Note: This bug is displayed in read-only format because the product is no longer active in Red Hat Bugzilla.

RHEL Engineering is moving the tracking of its product development work on RHEL 6 through RHEL 9 to Red Hat Jira (issues.redhat.com). If you're a Red Hat customer, please continue to file support cases via the Red Hat customer portal. If you're not, please head to the "RHEL project" in Red Hat Jira and file new tickets here. Individual Bugzilla bugs in the statuses "NEW", "ASSIGNED", and "POST" are being migrated throughout September 2023. Bugs of Red Hat partners with an assigned Engineering Partner Manager (EPM) are migrated in late September as per pre-agreed dates. Bugs against components "kernel", "kernel-rt", and "kpatch" are only migrated if still in "NEW" or "ASSIGNED". If you cannot log in to RH Jira, please consult article #7032570. That failing, please send an e-mail to the RH Jira admins at rh-issues@redhat.com to troubleshoot your issue as a user management inquiry. The email creates a ServiceNow ticket with Red Hat. Individual Bugzilla bugs that are migrated will be moved to status "CLOSED", resolution "MIGRATED", and set with "MigratedToJIRA" in "Keywords". The link to the successor Jira issue will be found under "Links", have a little "two-footprint" icon next to it, and direct you to the "RHEL project" in Red Hat Jira (issue links are of type "https://issues.redhat.com/browse/RHEL-XXXX", where "X" is a digit). This same link will be available in a blue banner at the top of the page informing you that that bug has been migrated.

Bug 1389804

Summary:	etcd3 cluster keeps electing new leaders during OpenShift cluster load to 1K namespaces
Product:	Red Hat Enterprise Linux 7	Reporter:	Mike Fiedler <mifiedle>
Component:	etcd3	Assignee:	Timothy St. Clair <tstclair>
Status:	CLOSED NOTABUG	QA Contact:	Martin Jenner <mjenner>
Severity:	medium	Docs Contact:
Priority:	medium
Version:	7.3	CC:	jeder, mifiedle, sjr, tstclair, vlaad
Target Milestone:	rc	Keywords:	Extras
Target Release:	---
Hardware:	x86_64
OS:	Linux
Whiteboard:	aos-scalability-34
Fixed In Version:		Doc Type:	If docs needed, set a value
Doc Text:		Story Points:	---
Clone Of:		Environment:
Last Closed:	2017-01-25 13:56:43 UTC	Type:	Bug
Regression:	---	Mount Type:	---
Documentation:	---	CRM:
Verified Versions:		Category:	---
oVirt Team:	---	RHEL 7.3 requirements from Atomic Host:
Cloudforms Team:	---	Target Upstream Version:
Embargoed:

Description Mike Fiedler 2016-10-28 17:07:13 UTC

Description of problem:

During our standard OpenShift cluster-load horizontal scale test to 1K nodes, 2K deployments, 4K running pods on 300 nodes, the etcd3 3.0.12-3 cluster frequently called for new elections and changed leaders.   The same workload on etcd 2.3.7 normally results in no leader changes.   On this scale up it happened 28 times.

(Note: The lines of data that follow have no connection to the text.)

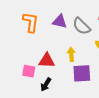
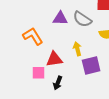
orange L-shape: (31, 22) -> (33, 36), moved, turned -30

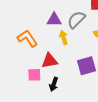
gray semicircle: (82, 19) -> (76, 20), turned 102
yellow arrow: (77, 49) -> (64, 38), moved

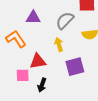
purple triangle: (54, 20) -> (33, 18), moved
yellow arrow: (64, 38) -> (59, 44), moved

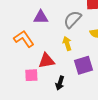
black arrow: (42, 85) -> (60, 83), moved

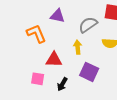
purple square: (83, 65) -> (89, 72), turned 30
pink square: (31, 75) -> (38, 79), moved

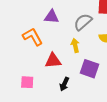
pink square: (38, 79) -> (27, 82), moved

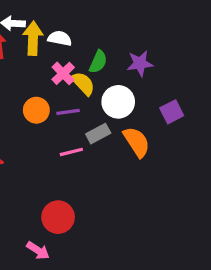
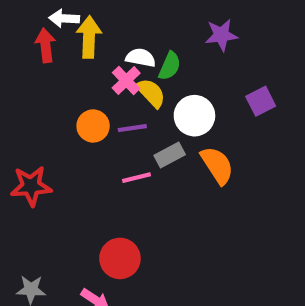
white semicircle: (60, 38) -> (141, 58), moved
purple star: (140, 63) -> (221, 35), moved
purple square: (172, 112) -> (261, 101), moved

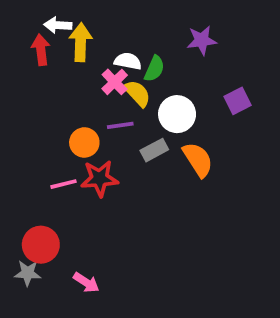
orange circle: (93, 126) -> (84, 142), moved
pink line: (137, 178) -> (64, 184), moved
red star: (31, 186) -> (99, 178), moved
red circle: (120, 258) -> (41, 245), moved

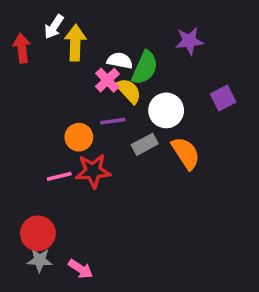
white arrow: (58, 25) -> (54, 27), turned -60
red arrow: (41, 50) -> (22, 48), moved
green semicircle: (154, 69) -> (145, 68), size x1.4
gray star: (28, 273) -> (40, 260), moved

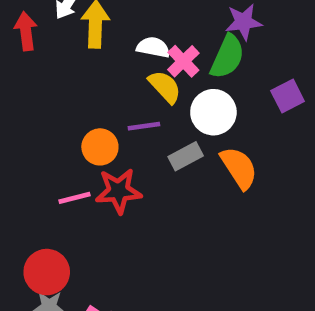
green semicircle: (145, 68) -> (227, 57), moved
pink cross: (107, 80) -> (183, 61), moved

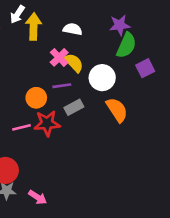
white semicircle: (153, 47) -> (73, 29), moved
green semicircle: (227, 57) -> (126, 45), moved
pink cross: (183, 61) -> (59, 57), moved
gray rectangle: (186, 156) -> (74, 107), moved

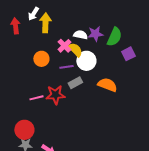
purple star: (120, 25) -> (95, 34), moved
white semicircle: (73, 29) -> (80, 35), moved
white circle: (102, 78) -> (86, 61), moved
orange circle: (36, 98) -> (41, 59), moved
orange semicircle: (117, 110) -> (107, 85), turned -36

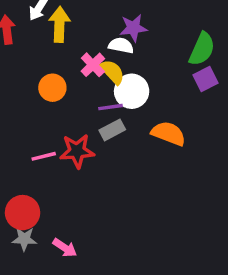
purple star: (95, 34) -> (133, 28), moved
green semicircle: (114, 37) -> (202, 49), moved
purple line: (66, 67) -> (110, 107), moved

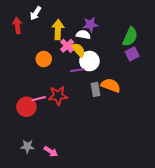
yellow arrow: (59, 24) -> (58, 30), moved
gray rectangle: (112, 130) -> (96, 89), moved, turned -72
red circle: (23, 213) -> (26, 107), moved

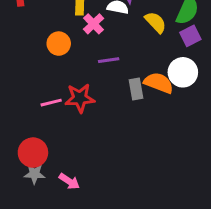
yellow semicircle: (78, 50) -> (156, 22), moved
white circle: (89, 61) -> (183, 72), moved
red circle: (26, 107) -> (33, 153), moved

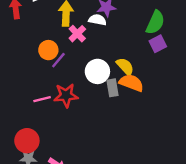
yellow semicircle: (156, 22) -> (125, 66), moved
purple line: (109, 60) -> (58, 60), moved, turned -42
white circle: (183, 72) -> (97, 71), moved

Version-Release number of selected component (if applicable):  OpenShift 3.4.0.16 with etcd3 3.0.12-3


How reproducible: unknown.   Happened frequently on this run


Steps to Reproduce:
1.  HA cluster with 3 masters, 3 etcd, 2 infra nodes and 300 application nodes
2.  Run the https://github.com/openshift/svt/blob/master/openshift_scalability/config/pyconfigMasterVirtScalePause.yaml workload configured for 1000 projects
3.  Watch the etcd3 logs for leader changes

Actual results:

Frequent leader changes that seem to come in bursts.  Occasional oc command failures from the cluster-loader script due to temporary leaderless etcd cluster.

Expected results:

No unnecessary etcd3 cluster churn.

Comment 3 Timothy St. Clair 2016-10-28 18:28:38 UTC

Issue log'd upstream https://github.com/coreos/etcd/issues/6753

Comment 4 Timothy St. Clair 2016-11-03 20:32:53 UTC

The only thing I can think of is if there is write contention on the VMs. Could you check to make certain that the etcd nodes are landing on different hypervisors. An easy way to do this in our environment is to make the instance sizes so large that the eat a whole host.

Comment 9 Vikas Laad 2016-11-23 01:00:06 UTC

I am running into this problem with 1000 nodes cluster when trying to run conformance tests.

Comment 10 Vikas Laad 2016-11-28 18:07:03 UTC

(In reply to Vikas Laad from comment #9)
> I am running into this problem with 1000 nodes cluster when trying to run
> conformance tests.

There are other issues related to network etc in this env, please ignore this comment.

Comment 13 Timothy St. Clair 2017-01-25 13:56:43 UTC

Closing this issue as we rooted the causes on a couple of conditions due to the storage subsystems write latency on openstack environments.  

1. Was host anti-affinity is needed if using local storage
2. Shared ceph cluster write latency issues occur during fsyncs

Once putting etcd on dedicated storage, issues were resolved. 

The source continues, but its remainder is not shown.